Il titolo è volutamente errato, ma neanche tanto.
In questo servizio di Moebius vi segnaliamo un fatto
singolare. Nei pianori deserti cileni, collocati fra
i 3000 e i 5000 metri di altezza, e in altre zone andine,
si trovano le installazioni dell'Eso, European Southern
Observatory. Ne parliamo spesso in queste pagine. Con
queste macchine si stanno facendo, e soprattutto si
faranno nei prossimi anni, le più profonde -
possiamo così definirle - osservazioni dell'universo.

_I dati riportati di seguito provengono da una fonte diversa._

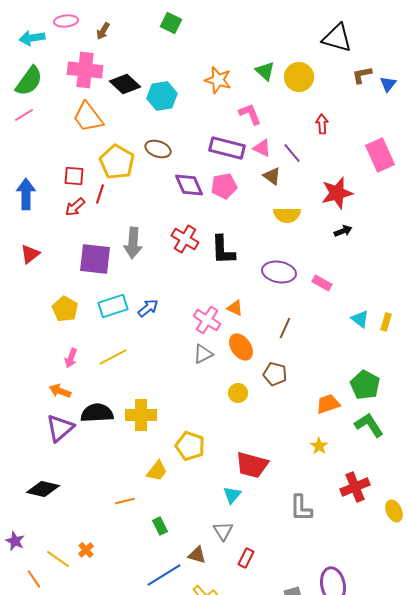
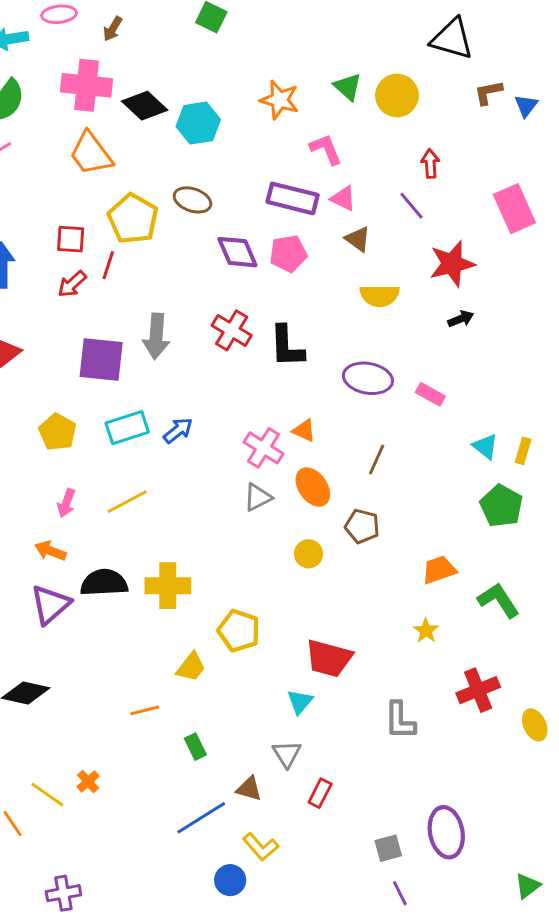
purple line: (292, 153) -> (411, 206), moved
green pentagon: (365, 385) -> (501, 506), moved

Sistemi sofisticati in grado di indagare pianeti e galassie
con un livello di precisione e definizione mai raggiunti
in precedenza.
Intorno a una di queste installazioni, quella di La
Silla - siamo a 2500 metri di altezza - ci sono però
anche "vecchi" telescopi, vecchi di qualche
secolo. Spieghiamoci. Le civiltà andine di
1500 anni fa osservavano il cielo. Con gli occhi,
come si è fatto per molto tempo, fino a quando
un signore di nome Galileo Galilei di occhio ne strizzò
uno per tenere l'altro aperto vicino al primo cannocchiale.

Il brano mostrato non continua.